I waited for Yulia to say, I just left South Dakota, but she didn’t.
That corn had her. I mean I owned her. It was time to set the hook:
“We believe this corn dates from the late Pleistocene. We need you to verify it.”
“The Pleistocene?” Here Yulia laughed. “That is impossible. That cannot be. I see you have been selling me a cartload of dung.”
“I know it sounds crazy, but we’ve found maize, a kilo of it, in situ with Clovis remains.”
“I am flattered that you would concoct such foolishness on my account, but let me tell you something, Dr. Hannah: desperate men are not sexy. Please, now, stop this. I will thank you to say goodbye. I must return to my evening, which just might be quite scheduled. In fact, I might be watching a rental video at this very moment with my masculine boyfriend.”
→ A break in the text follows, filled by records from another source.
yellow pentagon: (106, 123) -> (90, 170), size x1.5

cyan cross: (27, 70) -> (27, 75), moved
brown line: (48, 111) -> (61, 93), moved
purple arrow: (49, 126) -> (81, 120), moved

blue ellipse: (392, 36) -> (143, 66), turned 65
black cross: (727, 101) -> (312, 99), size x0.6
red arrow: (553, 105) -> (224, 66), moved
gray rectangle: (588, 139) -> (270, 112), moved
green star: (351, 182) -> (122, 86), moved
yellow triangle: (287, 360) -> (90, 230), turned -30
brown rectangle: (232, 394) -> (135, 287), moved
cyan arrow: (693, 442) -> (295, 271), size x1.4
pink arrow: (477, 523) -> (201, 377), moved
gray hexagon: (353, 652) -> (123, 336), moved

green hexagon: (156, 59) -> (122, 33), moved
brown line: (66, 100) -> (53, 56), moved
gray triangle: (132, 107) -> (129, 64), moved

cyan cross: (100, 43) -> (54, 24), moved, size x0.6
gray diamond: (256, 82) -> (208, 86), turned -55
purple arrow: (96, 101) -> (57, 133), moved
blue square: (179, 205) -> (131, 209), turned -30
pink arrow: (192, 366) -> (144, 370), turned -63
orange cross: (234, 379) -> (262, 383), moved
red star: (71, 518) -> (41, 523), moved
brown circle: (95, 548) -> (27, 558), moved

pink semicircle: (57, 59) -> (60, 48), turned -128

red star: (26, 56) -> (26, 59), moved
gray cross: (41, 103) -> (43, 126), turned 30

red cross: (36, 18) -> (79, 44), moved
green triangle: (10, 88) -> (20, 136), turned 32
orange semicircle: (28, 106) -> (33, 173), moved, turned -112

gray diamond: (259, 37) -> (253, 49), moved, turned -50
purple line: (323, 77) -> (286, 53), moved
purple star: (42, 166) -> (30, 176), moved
“The kernels look perfect,” I said. “Completely viable. They were stored underground, in even temperatures, wrapped in layers of airtight velum.”
“It is just not possible,” was all she could say. “This cannot be.”
“I need you,” I said. “I need you to come here. If you get in your car right now, you’ll be here before dawn.”
There was a pause. I could hear her breath.
“It is just not possible,” she said again.
I was silent.
“Tell me,” she said. “You must tell me. Is this about corn? Or is this about me?”
I had nothing to lose. “Yulia,” I said, “I’m no catch. No one reads my book. My phone doesn’t ring. Though I have heart and good intentions, I ultimately fear I do a disservice to my graduate students by teaching them. They could be someplace else, where real research is being done. Right now, I’m calling you from a minimum-security prison, where I’m being held until jury selection begins on my grave-desecration trial. Now I have found what looks like a kilo of the oldest maize on earth, and I have a grad student who, I fear, might try to eat it. I don’t know if this Clovis corn is real or not, but my gut tells me this is the biggest thing ever to happen to me, and all I know is that my first instinct was to include you. When a sheriff’s deputy strangled me unconscious, I thought of you. When a pack of condemned dogs ate my hamburger, I thought of you. And now that I’ve opened a door into the previous eon, I want you to step through with me.”
I could hear Yulia breathing. “I’m coming,” she said. Then the line went dead.
When I hung up the phone, I could see that a prisoner working the concession stand was preparing for Psycho by popping a fresh batch of popcorn. Inside a box of yellow Plexiglas, the smoking metal drum turned and turned, a snow of puffy white falling into drifts below.
* * *
I couldn’t bring myself to seek out the small bunk that awaited in my “cell.”
Yulia, I kept thinking. Yulia. This was the time when you were vulnerable. This was when Hope snuck up on you, slipped an arm around your neck, and slapped a sleeper hold on your ass. Still, I couldn’t help thinking about her.
Already, I could picture Yulia’s hair, frizzy and wind-driven as she descended the steps from the airplane. Her eye shadow was Ukrainian midnight, her lipstick Chernobyl red. Behind her ear was a fresh-cut Draculunus vulgaris, a blossom I imagined as flushed and fiery as an inflamed genital. I watched her hips sway under a Soviet-gray skirt as she strode across the pink tarmac, through the hot terminal, and toward a taxi whose driver would speak to her of rapture all the way to the spectral, stained-glass light of the visitor-processing center.
From there, heedless, she would come to me.
I needed to walk around. I had to clear my head!